Posted: Mon Jun 02, 2008 4:57 am
by rsimplicio
Right now I use Window AC to cool my farm, but I am seriously considering water cooling. There are multiple problems with liquid cooling though, not the least of which is cost.

Though this would not help you, I am also seriously considering geothermal cooling (this house has a boiler/hot water heating system and no central air). You could ostensibly pipe the water from the folding farm, run it through a loop of PEX in the ground to cool it (needs to be buried about as deep as the frost line in your area), and you don't even need a heat pump for that technology. A hydronic pump, even a high-head one that you'd need for the waterblocks, is fairly cheap and uses much less electricity than any type of heat pump (any refrigeration unit is a heat pump).

I also do NOT suggest the AC units that are located in the room and have a tube that connects to the window. They are larger, less efficient, and more expensive than window-mounted units.
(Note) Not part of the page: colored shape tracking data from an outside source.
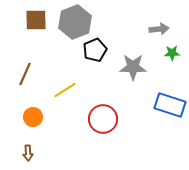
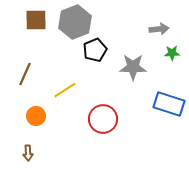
blue rectangle: moved 1 px left, 1 px up
orange circle: moved 3 px right, 1 px up
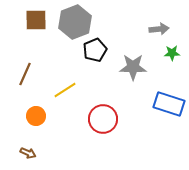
brown arrow: rotated 63 degrees counterclockwise
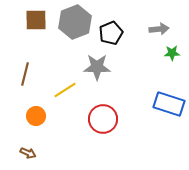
black pentagon: moved 16 px right, 17 px up
gray star: moved 36 px left
brown line: rotated 10 degrees counterclockwise
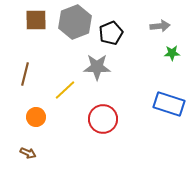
gray arrow: moved 1 px right, 3 px up
yellow line: rotated 10 degrees counterclockwise
orange circle: moved 1 px down
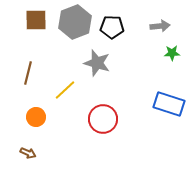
black pentagon: moved 1 px right, 6 px up; rotated 25 degrees clockwise
gray star: moved 4 px up; rotated 16 degrees clockwise
brown line: moved 3 px right, 1 px up
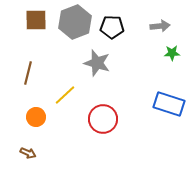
yellow line: moved 5 px down
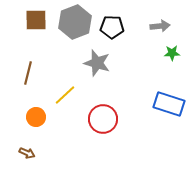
brown arrow: moved 1 px left
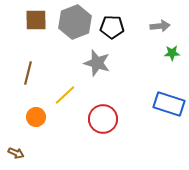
brown arrow: moved 11 px left
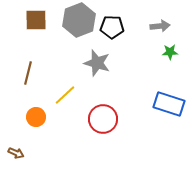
gray hexagon: moved 4 px right, 2 px up
green star: moved 2 px left, 1 px up
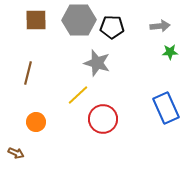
gray hexagon: rotated 20 degrees clockwise
yellow line: moved 13 px right
blue rectangle: moved 3 px left, 4 px down; rotated 48 degrees clockwise
orange circle: moved 5 px down
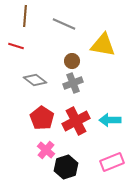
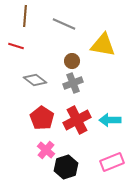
red cross: moved 1 px right, 1 px up
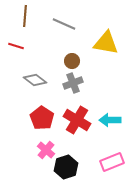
yellow triangle: moved 3 px right, 2 px up
red cross: rotated 32 degrees counterclockwise
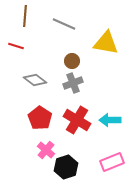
red pentagon: moved 2 px left
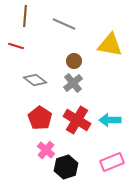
yellow triangle: moved 4 px right, 2 px down
brown circle: moved 2 px right
gray cross: rotated 18 degrees counterclockwise
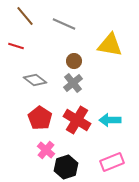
brown line: rotated 45 degrees counterclockwise
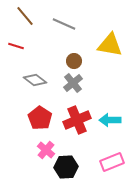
red cross: rotated 36 degrees clockwise
black hexagon: rotated 15 degrees clockwise
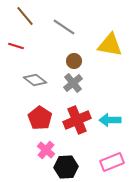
gray line: moved 3 px down; rotated 10 degrees clockwise
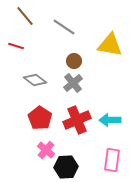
pink rectangle: moved 2 px up; rotated 60 degrees counterclockwise
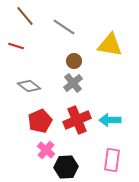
gray diamond: moved 6 px left, 6 px down
red pentagon: moved 3 px down; rotated 15 degrees clockwise
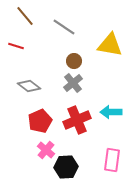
cyan arrow: moved 1 px right, 8 px up
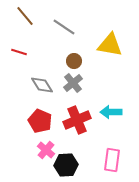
red line: moved 3 px right, 6 px down
gray diamond: moved 13 px right, 1 px up; rotated 20 degrees clockwise
red pentagon: rotated 25 degrees counterclockwise
black hexagon: moved 2 px up
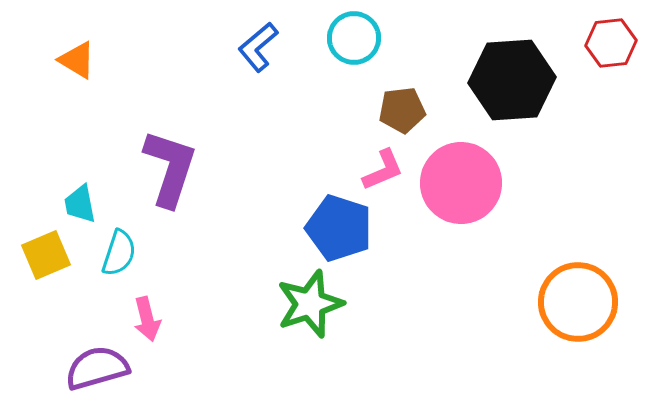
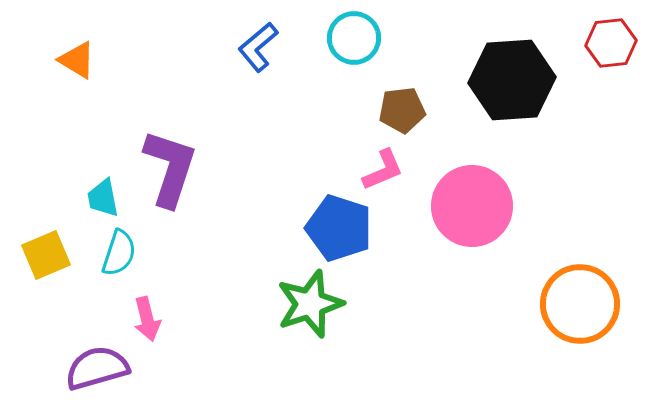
pink circle: moved 11 px right, 23 px down
cyan trapezoid: moved 23 px right, 6 px up
orange circle: moved 2 px right, 2 px down
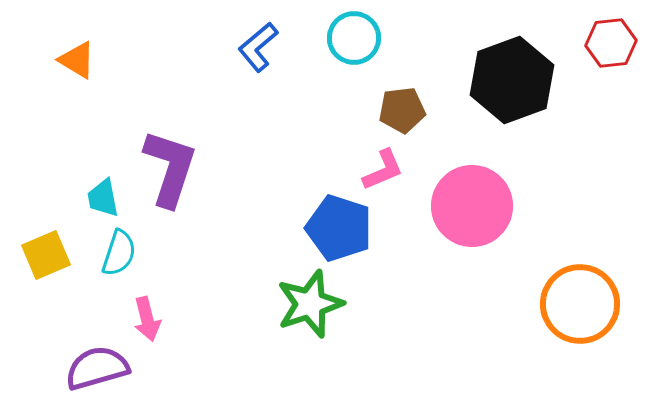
black hexagon: rotated 16 degrees counterclockwise
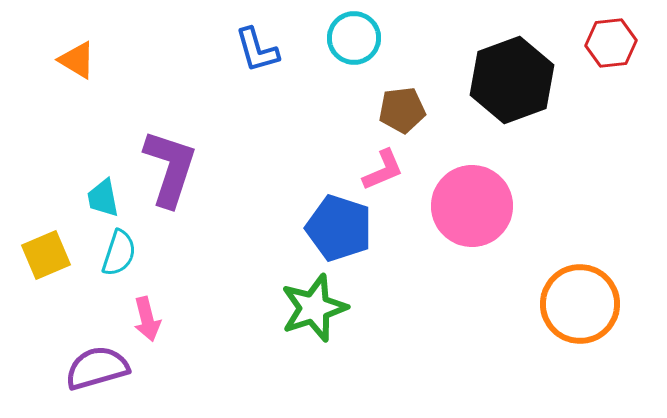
blue L-shape: moved 1 px left, 3 px down; rotated 66 degrees counterclockwise
green star: moved 4 px right, 4 px down
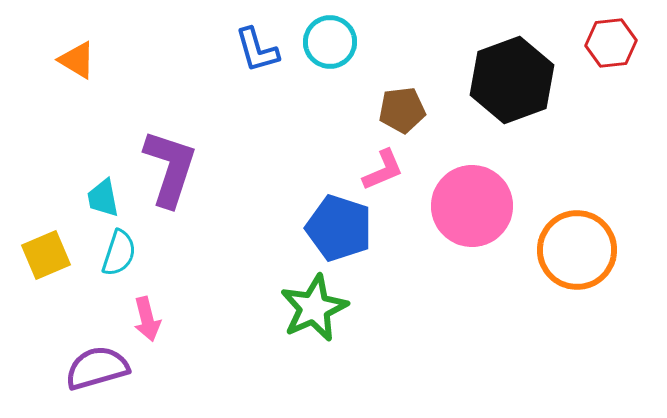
cyan circle: moved 24 px left, 4 px down
orange circle: moved 3 px left, 54 px up
green star: rotated 6 degrees counterclockwise
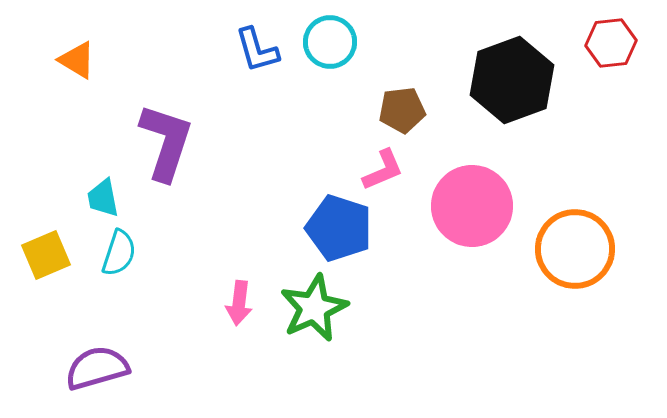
purple L-shape: moved 4 px left, 26 px up
orange circle: moved 2 px left, 1 px up
pink arrow: moved 92 px right, 16 px up; rotated 21 degrees clockwise
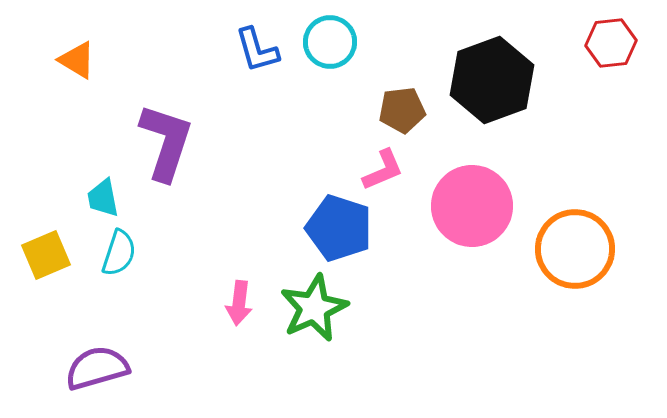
black hexagon: moved 20 px left
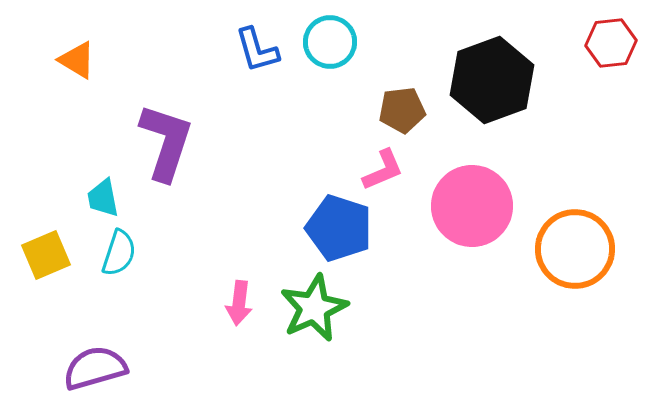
purple semicircle: moved 2 px left
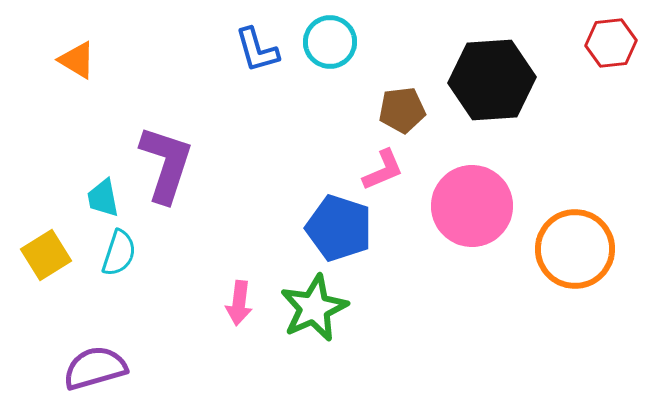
black hexagon: rotated 16 degrees clockwise
purple L-shape: moved 22 px down
yellow square: rotated 9 degrees counterclockwise
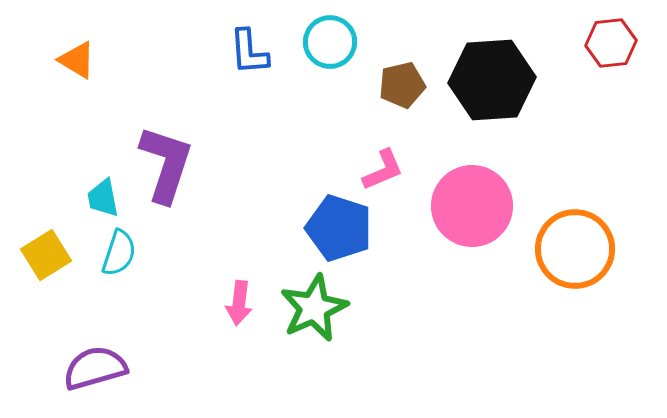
blue L-shape: moved 8 px left, 2 px down; rotated 12 degrees clockwise
brown pentagon: moved 25 px up; rotated 6 degrees counterclockwise
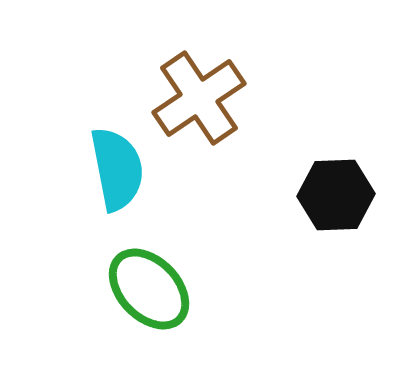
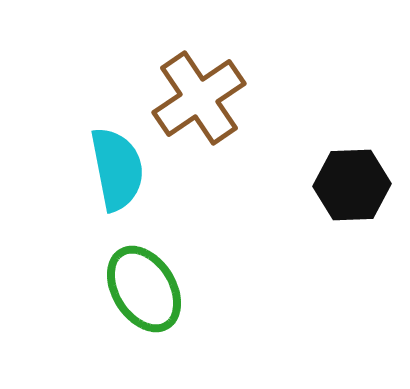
black hexagon: moved 16 px right, 10 px up
green ellipse: moved 5 px left; rotated 12 degrees clockwise
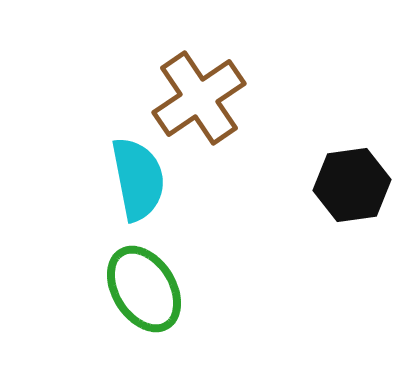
cyan semicircle: moved 21 px right, 10 px down
black hexagon: rotated 6 degrees counterclockwise
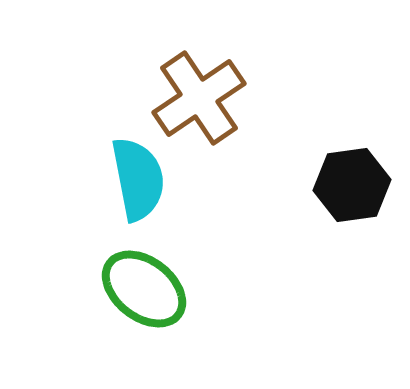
green ellipse: rotated 20 degrees counterclockwise
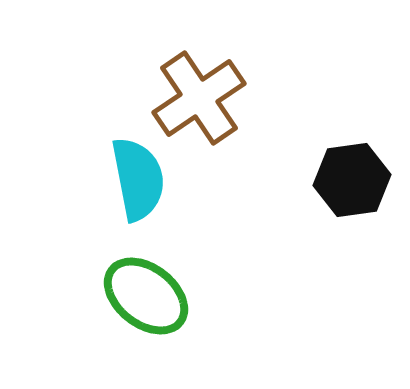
black hexagon: moved 5 px up
green ellipse: moved 2 px right, 7 px down
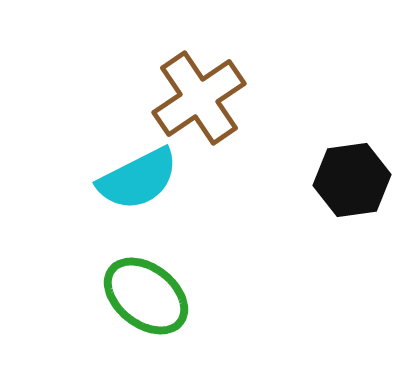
cyan semicircle: rotated 74 degrees clockwise
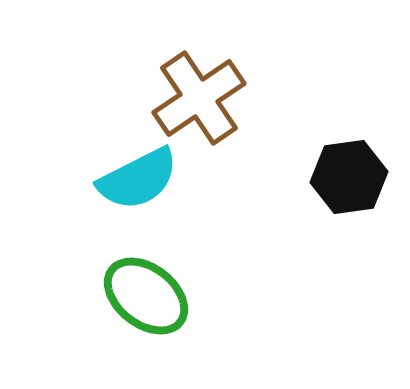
black hexagon: moved 3 px left, 3 px up
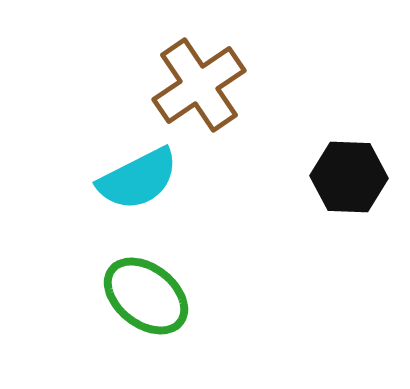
brown cross: moved 13 px up
black hexagon: rotated 10 degrees clockwise
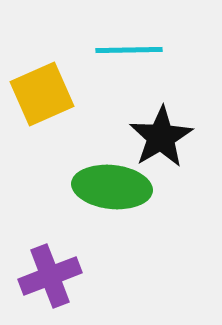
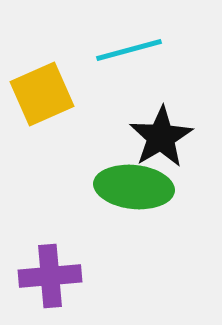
cyan line: rotated 14 degrees counterclockwise
green ellipse: moved 22 px right
purple cross: rotated 16 degrees clockwise
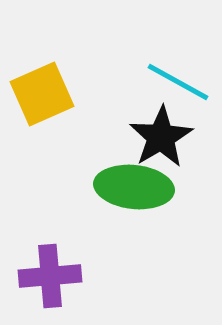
cyan line: moved 49 px right, 32 px down; rotated 44 degrees clockwise
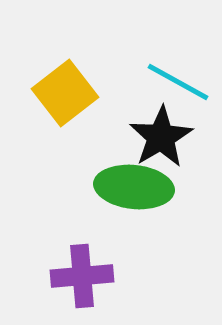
yellow square: moved 23 px right, 1 px up; rotated 14 degrees counterclockwise
purple cross: moved 32 px right
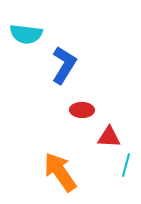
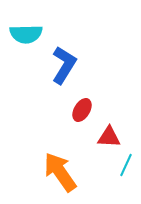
cyan semicircle: rotated 8 degrees counterclockwise
red ellipse: rotated 60 degrees counterclockwise
cyan line: rotated 10 degrees clockwise
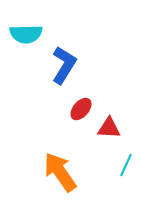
red ellipse: moved 1 px left, 1 px up; rotated 10 degrees clockwise
red triangle: moved 9 px up
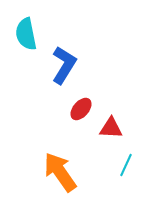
cyan semicircle: rotated 80 degrees clockwise
red triangle: moved 2 px right
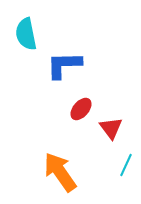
blue L-shape: rotated 123 degrees counterclockwise
red triangle: rotated 50 degrees clockwise
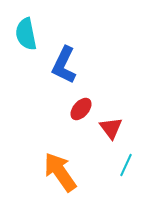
blue L-shape: rotated 63 degrees counterclockwise
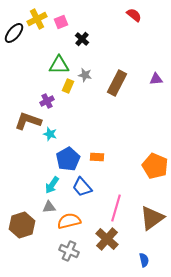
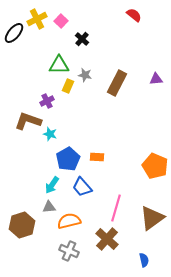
pink square: moved 1 px up; rotated 24 degrees counterclockwise
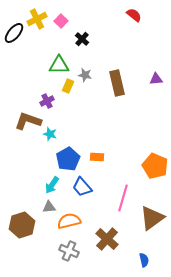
brown rectangle: rotated 40 degrees counterclockwise
pink line: moved 7 px right, 10 px up
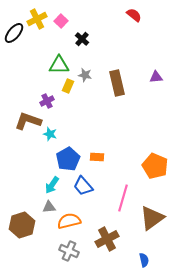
purple triangle: moved 2 px up
blue trapezoid: moved 1 px right, 1 px up
brown cross: rotated 20 degrees clockwise
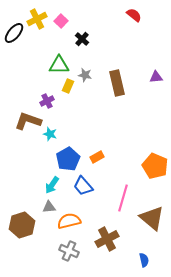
orange rectangle: rotated 32 degrees counterclockwise
brown triangle: rotated 44 degrees counterclockwise
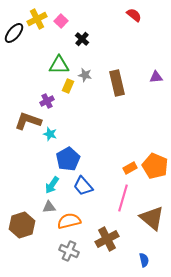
orange rectangle: moved 33 px right, 11 px down
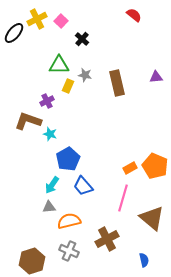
brown hexagon: moved 10 px right, 36 px down
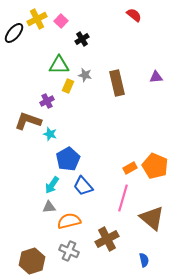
black cross: rotated 16 degrees clockwise
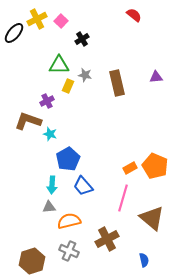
cyan arrow: rotated 30 degrees counterclockwise
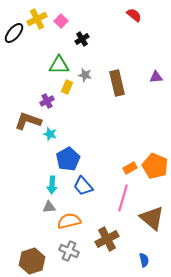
yellow rectangle: moved 1 px left, 1 px down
If you currently have a window AC unit, I suggest upgrading to a larger one, but be aware of the amperage draw of any window AC unit. They should technically be on a dedicated circuit, but most often, they are not. I have already blown a fuse this week, and have started to trip overcurrent devices in my power strips. It's time for me to worry about the other type of AC now, current! There's some serious rewiring in my future.